Myne akan mencoba menyelamatkan kami tidak peduli apa, bahkan jika hal itu menempatkannya dalam situasi yang buruk atau melanggar kontrak yang menghentikan kami untuk saling memanggil keluarga. Mempertimbangkan bahwa dia ingin tetap terhubung dengan kami dengan cara apa pun yang dia bisa, bahkan setelah menjadi bangsawan untuk menyelamatkan hidup kami, tidak sulit untuk mengetahui sejauh mana dia akan berusaha. “Kita tidak bisa menempatkan Myne dalam bahaya saat dia berusaha keras melindungi kita. Kita harus menunggu sampai Kamil dewasa... Tidak, sampai Kamil memikirkannya sendiri,” Gunther memutuskan, membuatnya mendapat anggukan setuju dari Tuuli.

"Tidak apa-apa bagiku, tapi bagaimana kita menjelaskan Tuuli dan Lutz begitu gembira hari ini?" Aku bertanya.

“Itu akan tergantung pada seberapa banyak yang Kamil ingat, tapi kita bisa merangkainya sebagai bagian dari cerita tentang Myne yang dibunuh oleh bangsawan. Sebut saja... Lutz dan Tuuli senang karena mereka menemukan sesuatu milik Myne yang dia tinggalkan di Perusahaan Gilberta,” usul Gunther, sambil mengeluarkan sehelai rambut tua tapi tampak familier dari sakunya. Bunga kuning agak kotor karena terlalu banyak ditangani, dan bunga merah memudar.

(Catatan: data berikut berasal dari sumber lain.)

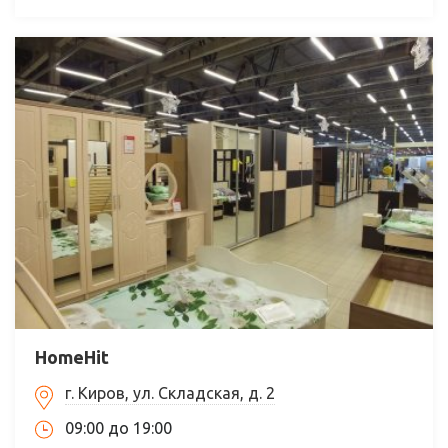
HomeHit
г. Киров, ул. Складская, д. 2
09:00 до 19:00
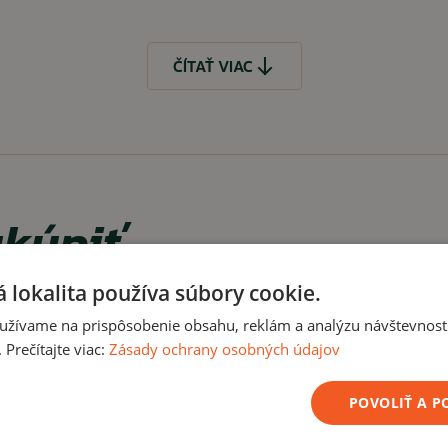
ČÍTAŤ VIAC
kúpiť
 lokalita používa súbory cookie.
užívame na prispôsobenie obsahu, reklám a analýzu návštevnosti
Prečítajte viac:
Zásady ochrany osobných údajov
POVOLIŤ A 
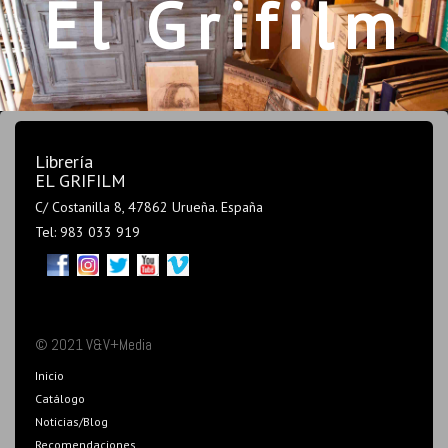
El Grifilm
Librería
EL GRIFILM
C/ Costanilla 8, 47862 Urueña. España
Tel: 983 033 919
© 2021 V&V+Media
Inicio
Catálogo
Noticias/Blog
Recomendaciones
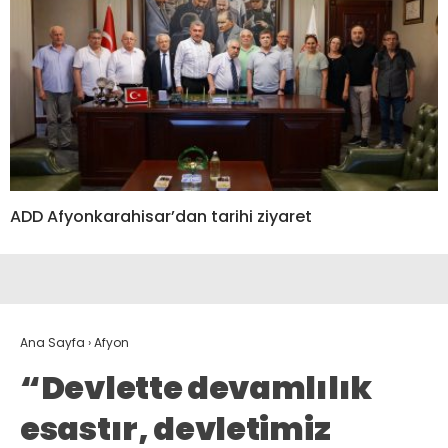
ADD Afyonkarahisar’dan tarihi ziyaret
Ana Sayfa
›
Afyon
“Devlette devamlılık
esastır, devletimiz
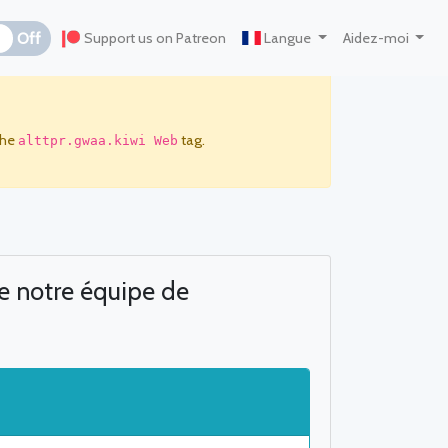
Off
Support us on Patreon
Langue
Aidez-moi
the
tag.
alttpr.gwaa.kiwi Web
re notre équipe de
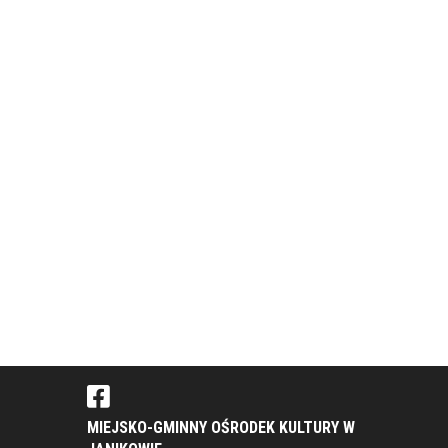
MIEJSKO-GMINNY OŚRODEK KULTURY W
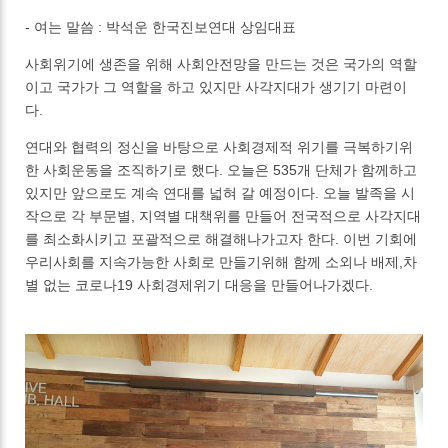
- 여는 말씀 : 박석운 한국진보연대 상임대표
사회위기에 생존을 위해 사회안전망을 만드는 것은 국가의 역할
이고 국가가 그 역할을 하고 있지만 사각지대가 생기기 마련이
다.
연대와 협력의 정신을 바탕으로 사회경제적 위기를 극복하기위
한 사회운동을 조직하기로 했다. 오늘은 535개 단체가 함께하고
있지만 앞으로도 계속 연대를 넓혀 갈 예정이다. 오늘 발족을 시
작으로 각 부문별, 지역별 대책위를 만들어 전국적으로 사각지대
를 최소화시키고 포괄적으로 해결해나가고자 한다. 이번 기회에
우리사회를 지속가능한 사회로 만들기위해 함께 소외나 배제,차
별 없는 코로나19 사회경제위기 대응을 만들어나가겠다.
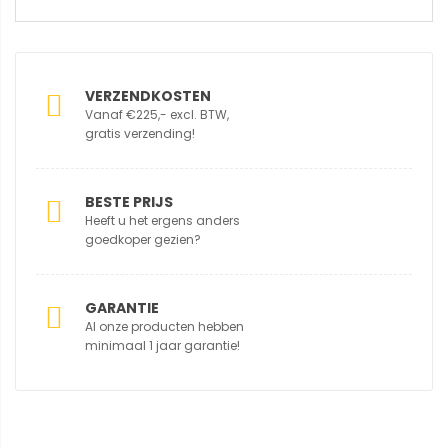
VERZENDKOSTEN
Vanaf €225,- excl. BTW,
gratis verzending!
BESTE PRIJS
Heeft u het ergens anders
goedkoper gezien?
GARANTIE
Al onze producten hebben
minimaal 1 jaar garantie!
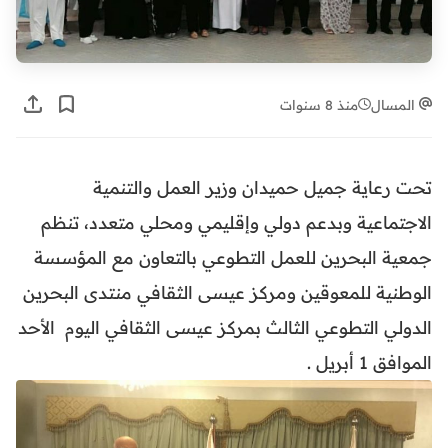
المسال
منذ 8 سنوات
تحت رعاية جميل حميدان وزير العمل والتنمية
الاجتماعية وبدعم دولي وإقليمي ومحلي متعدد، تنظم
جمعية البحرين للعمل التطوعي بالتعاون مع المؤسسة
الوطنية للمعوقين ومركز عيسى الثقافي منتدى البحرين
الدولي التطوعي الثالث بمركز عيسى الثقافي اليوم الأحد
الموافق 1 أبريل .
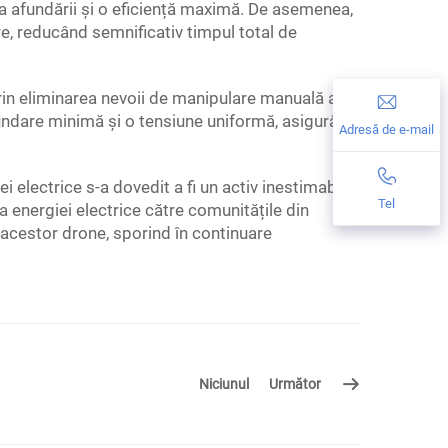
a afundării și o eficiență maximă. De asemenea,
re, reducând semnificativ timpul total de
prin eliminarea nevoii de manipulare manuală a
afundare minimă și o tensiune uniformă, asigurând
Adresă de e-mail
i electrice s-a dovedit a fi un activ inestimabil.
Tel
 a energiei electrice către comunitățile din
acestor drone, sporind în continuare
Niciunul
Următor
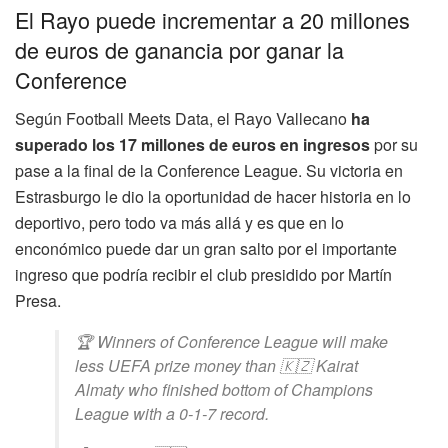
El Rayo puede incrementar a 20 millones
de euros de ganancia por ganar la
Conference
Según Football Meets Data, el Rayo Vallecano
ha
superado los 17 millones de euros en ingresos
por su
pase a la final de la Conference League. Su victoria en
Estrasburgo le dio la oportunidad de hacer historia en lo
deportivo, pero todo va más allá y es que en lo
enconómico puede dar un gran salto por el importante
ingreso que podría recibir el club presidido por Martín
Presa.
🏆 Winners of Conference League will make
less UEFA prize money than 🇰🇿 Kairat
Almaty who finished bottom of Champions
League with a 0-1-7 record.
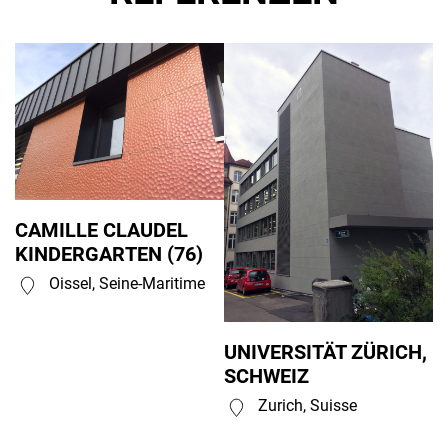
CAMILLE CLAUDEL
KINDERGARTEN (76)
Oissel, Seine-Maritime
UNIVERSITÄT ZÜRICH,
SCHWEIZ
Zurich, Suisse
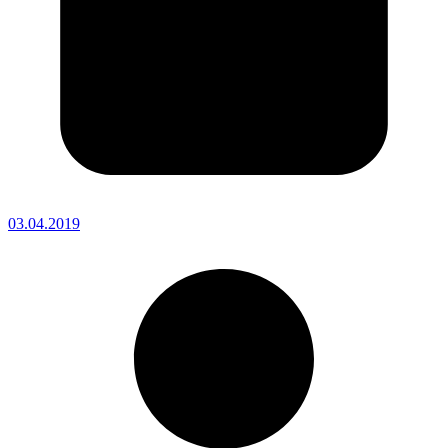
03.04.2019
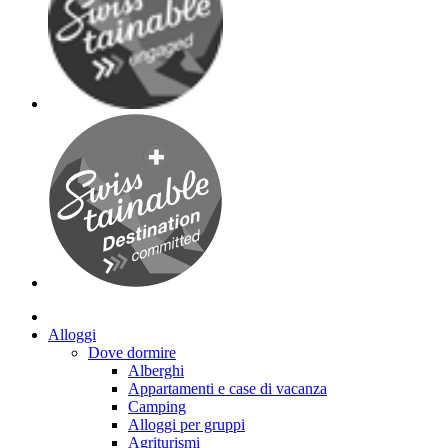
Alloggi
Dove dormire
Alberghi
Appartamenti e case di vacanza
Camping
Alloggi per gruppi
Agriturismi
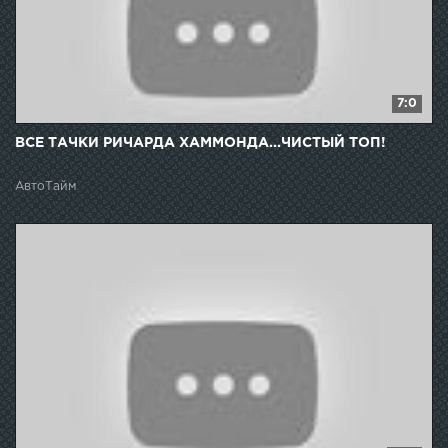
7:0
ВСЕ ТАЧКИ РИЧАРДА ХАММОНДА...ЧИСТЫЙ ТОП!
АвтоТайм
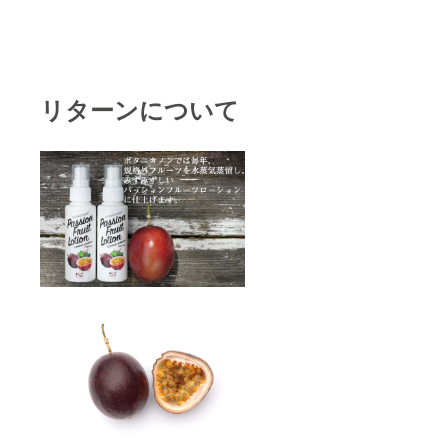
食器用
品のお
液体洗
届けは
剤（660
お打ち
円）
合わせ
22）
後10日
ホー
後とな
リターンについて
リーバ
りま
ジル茶
す。工
（40
場ご来
ｇ：
店の際
1,512
は事前
円）
にご予
23）
約お願
ホー
い致し
リーバ
ます。
ジル茶
【前回
（3×7
の企画
包：
のお客
1,080
様につ
円）
いて】
24）
前回2月
ホー
の企画
リーバ
の際に
ジルと
はお客
べにふ
様が一
うきの
口で3名
ブレン
でお越
ド茶
しにな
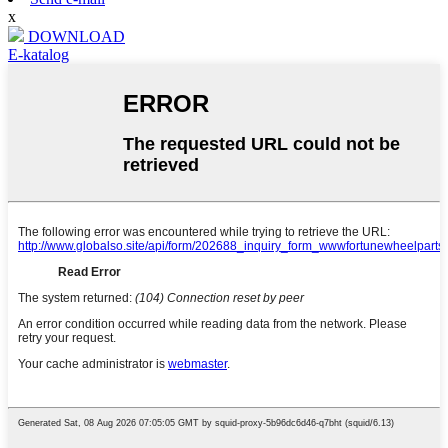
x
DOWNLOAD
E-katalog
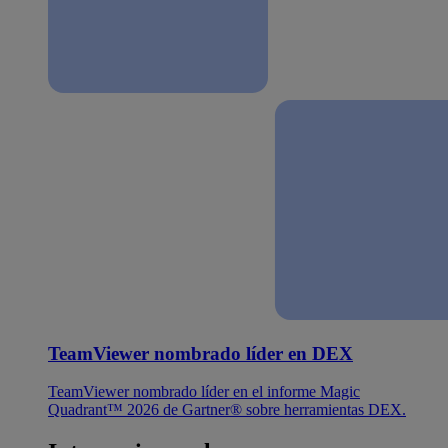
TeamViewer nombrado líder en DEX
TeamViewer nombrado líder en el informe Magic
Quadrant™ 2026 de Gartner® sobre herramientas DEX.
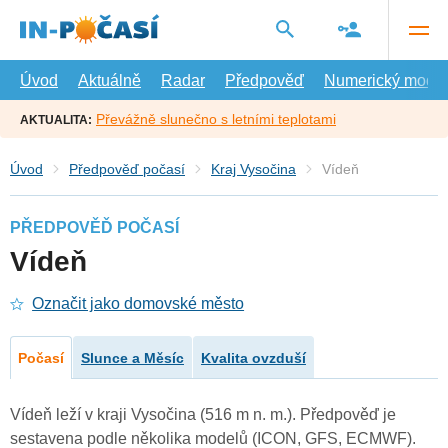
Přejít
na
hlavní
obsah
Úvod
Aktuálně
Radar
Předpověď
Numerický model
Převážně slunečno s letními teplotami
AKTUALITA:
Úvod
Předpověď počasí
Kraj Vysočina
Vídeň
PŘEDPOVĚĎ POČASÍ
Vídeň
Označit jako domovské město
Počasí
Slunce a Měsíc
Kvalita ovzduší
Vídeň leží v kraji Vysočina (516 m n. m.). Předpověď je
sestavena podle několika modelů (ICON, GFS, ECMWF).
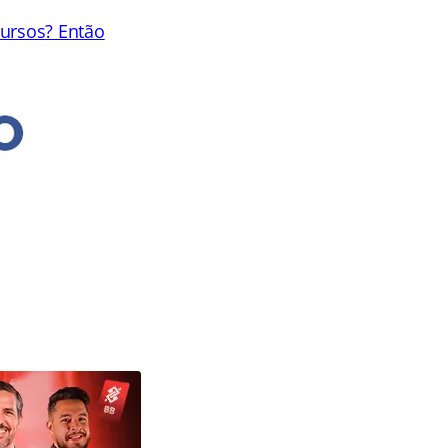
cursos? Então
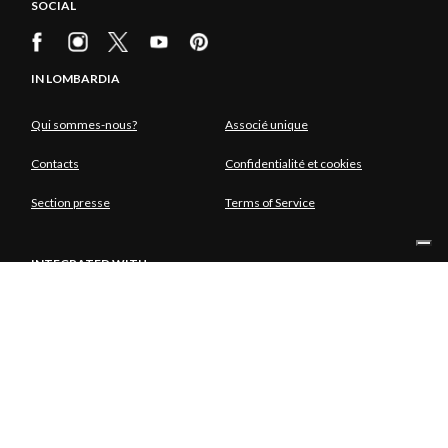
SOCIAL
IN LOMBARDIA
Qui sommes-nous?
Associé unique
Contacts
Confidentialité et cookies
Section presse
Terms of Service
INTEGRATED WITH
ASSOCIÉ UNIQUE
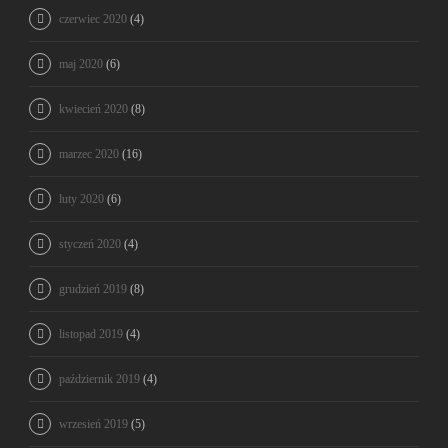
czerwiec 2020
(4)
maj 2020
(6)
kwiecień 2020
(8)
marzec 2020
(16)
luty 2020
(6)
styczeń 2020
(4)
grudzień 2019
(8)
listopad 2019
(4)
październik 2019
(4)
wrzesień 2019
(5)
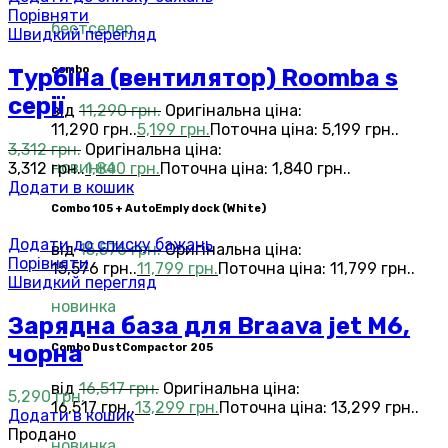
Порівняти
бестселер
Швидкий перегляд
combo
Турбіна (вентилятор) Roomba s
серії
від
11,290
грн.
Оригінальна ціна:
11,290 грн..
5,199
грн.
Поточна ціна: 5,199 грн..
3,312
грн.
Оригінальна ціна:
новинка
3,312 грн..
1,840
грн.
Поточна ціна: 1,840 грн..
Додати в кошик
Combo 105 + AutoEmply dock (White)
Додати до списку бажань
від
15,576
грн.
Оригінальна ціна:
Порівняти
15,576 грн..
11,799
грн.
Поточна ціна: 11,799 грн..
Швидкий перегляд
новинка
Зарядна база для Braava jet M6,
чорна
Combo DustCompactor 205
від
16,517
грн.
Оригінальна ціна:
5,290
грн.
16,517 грн..
13,299
грн.
Поточна ціна: 13,299 грн..
Додати в кошик
Продано
новинка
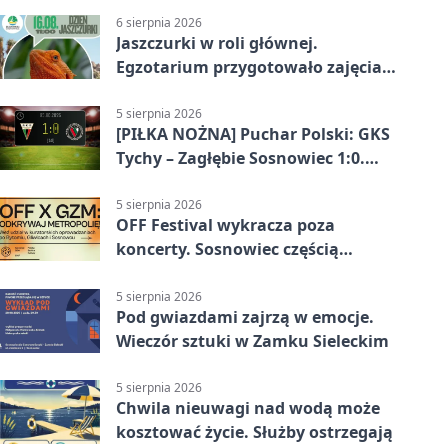
6 sierpnia 2026
Jaszczurki w roli głównej.
Egzotarium przygotowało zajęcia
dla początkujących
5 sierpnia 2026
[PIŁKA NOŻNA] Puchar Polski: GKS
Tychy – Zagłębie Sosnowiec 1:0.
Gospodarze rozstrzygnęli mecz
przed przerwą
5 sierpnia 2026
OFF Festival wykracza poza
koncerty. Sosnowiec częścią
odkrywania Metropolii
5 sierpnia 2026
Pod gwiazdami zajrzą w emocje.
Wieczór sztuki w Zamku Sieleckim
5 sierpnia 2026
Chwila nieuwagi nad wodą może
kosztować życie. Służby ostrzegają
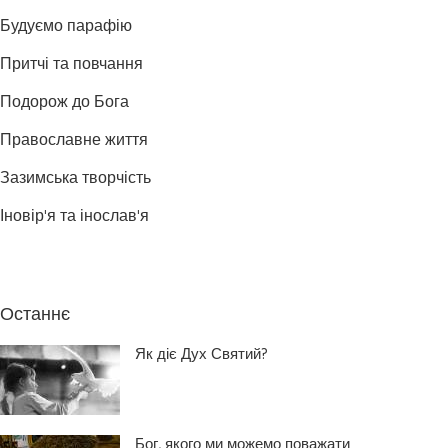
Будуємо парафію
Притчі та повчання
Подорож до Бога
Православне життя
Зазимська творчість
Іновір'я та інослав'я
Останнє
Як діє Дух Святий?
Бог, якого ми можемо поважати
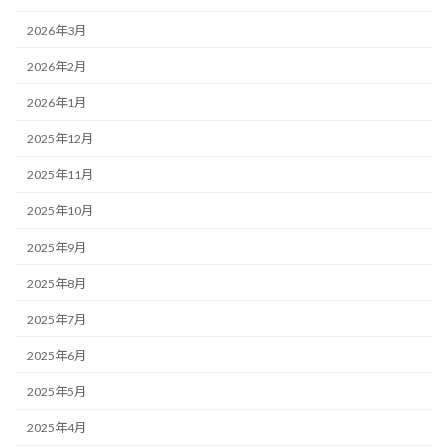
2026年3月
2026年2月
2026年1月
2025年12月
2025年11月
2025年10月
2025年9月
2025年8月
2025年7月
2025年6月
2025年5月
2025年4月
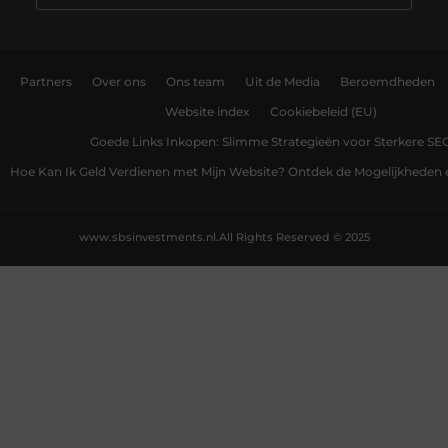
Partners
Over ons
Ons team
Uit de Media
Beroemdheden
Website index
Cookiebeleid (EU)
Goede Links Inkopen: Slimme Strategieën voor Sterkere SE
Hoe Kan Ik Geld Verdienen met Mijn Website? Ontdek de Mogelijkheden 
www.sbsinvestments.nl.
All Rights Reserved © 2025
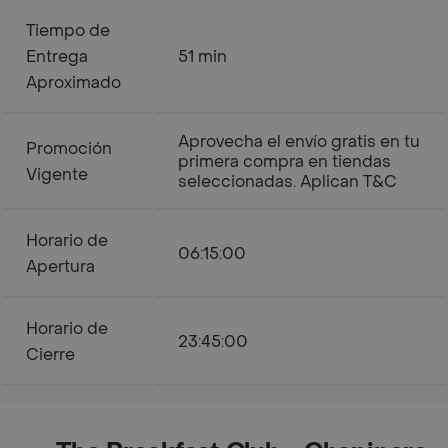
Tiempo de
Entrega
51 min
Aproximado
Aprovecha el envío gratis en tu
Promoción
primera compra en tiendas
Vigente
seleccionadas. Aplican T&C
Horario de
06:15:00
Apertura
Horario de
23:45:00
Cierre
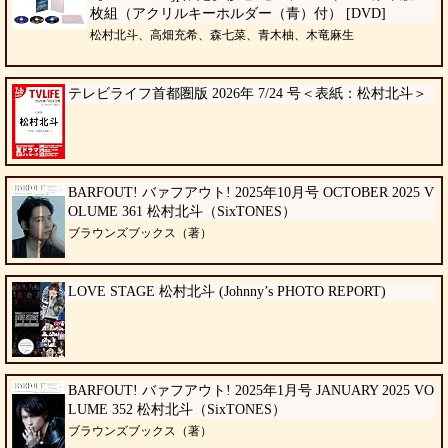
枚組（アクリルキーホルダー（青）付） [DVD]
松村北斗、高畑充希、森七菜、青木柚、木竜麻生
テレビライフ首都圏版 2026年 7/24 号＜表紙：松村北斗＞
BARFOUT! バァフアウト! 2025年10月号 OCTOBER 2025 V
OLUME 361 松村北斗（SixTONES）
ブラウンズブックス（著）
LOVE STAGE 松村北斗 (Johnny’s PHOTO REPORT)
BARFOUT! バァフアウト! 2025年1月号 JANUARY 2025 VO
LUME 352 松村北斗（SixTONES）
ブラウンズブックス（著）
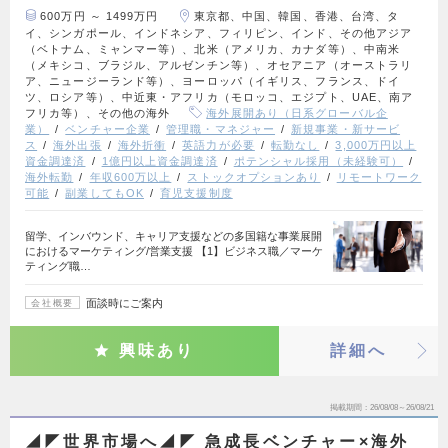
600万円 ～ 1499万円
東京都、中国、韓国、香港、台湾、タ
イ、シンガポール、インドネシア、フィリピン、インド、その他アジア
（ベトナム、ミャンマー等）、北米（アメリカ、カナダ等）、中南米
（メキシコ、ブラジル、アルゼンチン等）、オセアニア（オーストラリ
ア、ニュージーランド等）、ヨーロッパ（イギリス、フランス、ドイ
ツ、ロシア等）、中近東・アフリカ（モロッコ、エジプト、UAE、南ア
フリカ等）、その他の海外
海外展開あり（日系グローバル企
業）
ベンチャー企業
管理職・マネジャー
新規事業・新サービ
ス
海外出張
海外折衝
英語力が必要
転勤なし
3,000万円以上
資金調達済
1億円以上資金調達済
ポテンシャル採用（未経験可）
海外転勤
年収600万以上
ストックオプションあり
リモートワーク
可能
副業してもOK
育児支援制度
留学、インバウンド、キャリア支援などの多国籍な事業展開
におけるマーケティング/営業支援 【1】ビジネス職／マーケ
ティング職…
面談時にご案内
会社概要
興味あり
詳細へ
掲載期間
26/08/08～26/08/21
◢◤世界市場へ◢◤ 急成長ベンチャー×海外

“Aku ingat yang itu... Itu adalah tusuk rambut yang aku buat tepat setelah Myne berubah menjadi bangsawan. Aku mendasarkannya pada desain yang dijelaskan Myne dalam sebuah surat yang dia tulis dan selipkan ke dalam buku yang dia cetak..." kata Tuuli, matanya berair saat dia menyodok tongkat rambut. Itu benar-benar berbeda dari yang lebih kompleks yang dia buat sekarang, berfungsi sebagai pengingat bahwa dia benar-benar menjadi jauh lebih baik.

“Lutz mendapatkanya dari Otto. Mereka menyimpannya di workshop mereka untuk digunakan sebagai sampel, tetapi sekarang mereka memiliki banyak sekali ahli sehingga mereka tidak membutuhkannya lagi. Seharusnya sempurna untuk seluruh situasi Kamil.”

“Sudah usang dan kering sekarang karena telah dipakai sebagai sampel selama bertahun-tahun. Sempurna untuk mengatakan bahwa Myne dulu memilikinya,” kata Tuuli, melirik ke kamar tempat Kamil tertidur dengan senyum penuh air mata. Gunther juga menoleh, matanya sama berairnya, lalu aku melakukan hal yang sama. Kami membuat rahasia besar dalam keluarga kami, dan aku merasa tidak nyaman.

“Kurasa kita tidak bisa membicarakan Myne lagi, bahkan di rumah...” bisikku.

Tuuli berbalik untuk melihatku, wajahnya mengerut pilu... tapi setelah beberapa saat, dia juga mengangguk.